Link to Pubmed [PMID] – 36680128
Link to DOI – 10.3390/v15010088
Viruses 2022 Dec; 15(1):
Rabies is caused by neurotropic rabies virus (RABV), contributing to 60,000 human deaths annually. Even though rabies leads to major public health concerns worldwide, we still do not fully understand factors determining RABV tropism and why glial cells are unable to clear RABV from the infected brain. Here, we compare susceptibilities and immune responses of CNS cell types to infection with two RABV strains, Tha and its attenuated variant Th2P-4M, mutated on phospho- (P-protein) and matrix protein (M-protein). We demonstrate that RABV replicates in human stem cell-derived neurons and astrocytes but fails to infect human iPSC-derived microglia. Additionally, we observed major differences in transcription profiles and quantification of intracellular protein levels between antiviral immune responses mediated by neurons, astrocytes (IFNB1, CCL5, CXCL10, IL1B, IL6, and LIF), and microglia (CCL5, CXCL10, ISG15, MX1, and IL6) upon Tha infection.
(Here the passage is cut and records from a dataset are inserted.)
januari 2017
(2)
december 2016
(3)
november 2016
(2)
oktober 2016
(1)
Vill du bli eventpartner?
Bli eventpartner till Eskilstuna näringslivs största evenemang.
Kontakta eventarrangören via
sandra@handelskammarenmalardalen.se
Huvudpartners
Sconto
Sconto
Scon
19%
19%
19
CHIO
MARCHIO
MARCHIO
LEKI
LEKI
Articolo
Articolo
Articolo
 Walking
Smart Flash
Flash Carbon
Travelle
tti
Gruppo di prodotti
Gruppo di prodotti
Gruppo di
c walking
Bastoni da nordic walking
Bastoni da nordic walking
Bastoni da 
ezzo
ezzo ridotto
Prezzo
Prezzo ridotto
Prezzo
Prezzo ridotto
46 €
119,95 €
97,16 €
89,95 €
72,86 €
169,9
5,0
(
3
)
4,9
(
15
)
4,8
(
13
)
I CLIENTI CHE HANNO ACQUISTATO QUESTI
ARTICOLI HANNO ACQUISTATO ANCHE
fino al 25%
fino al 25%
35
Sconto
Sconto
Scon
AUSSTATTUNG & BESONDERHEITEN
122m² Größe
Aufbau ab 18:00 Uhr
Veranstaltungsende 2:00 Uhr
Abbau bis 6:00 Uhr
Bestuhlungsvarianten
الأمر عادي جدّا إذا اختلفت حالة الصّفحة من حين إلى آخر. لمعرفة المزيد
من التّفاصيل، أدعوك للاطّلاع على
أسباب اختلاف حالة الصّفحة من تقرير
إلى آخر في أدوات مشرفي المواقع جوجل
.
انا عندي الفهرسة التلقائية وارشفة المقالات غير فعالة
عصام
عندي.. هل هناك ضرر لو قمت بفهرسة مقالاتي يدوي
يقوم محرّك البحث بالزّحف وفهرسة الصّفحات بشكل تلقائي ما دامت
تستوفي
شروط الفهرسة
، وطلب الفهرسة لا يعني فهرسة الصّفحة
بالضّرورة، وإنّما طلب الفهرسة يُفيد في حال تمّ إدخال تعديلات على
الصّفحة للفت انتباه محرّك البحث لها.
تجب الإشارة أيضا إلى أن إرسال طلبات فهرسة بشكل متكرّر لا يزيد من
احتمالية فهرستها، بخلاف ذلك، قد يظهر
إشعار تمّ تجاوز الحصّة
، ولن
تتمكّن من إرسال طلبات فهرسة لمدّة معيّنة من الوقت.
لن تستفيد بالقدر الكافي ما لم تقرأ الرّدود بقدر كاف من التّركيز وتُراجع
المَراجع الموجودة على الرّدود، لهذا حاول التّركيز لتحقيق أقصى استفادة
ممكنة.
We also show that P- and M-proteins of Tha mediate evasion of NF-κB- and JAK-STAT-controlled antiviral host responses in neuronal cell types in contrast to glial cells, potentially explaining the strong neuron-specific tropism of RABV. Further, Tha-infected astrocytes and microglia protect neurons from Tha infection via a filtrable and transferable agent. Overall, our study provides novel insights into RABV tropism, showing the interest in studying the interplay of CNS cell types during RABV infection.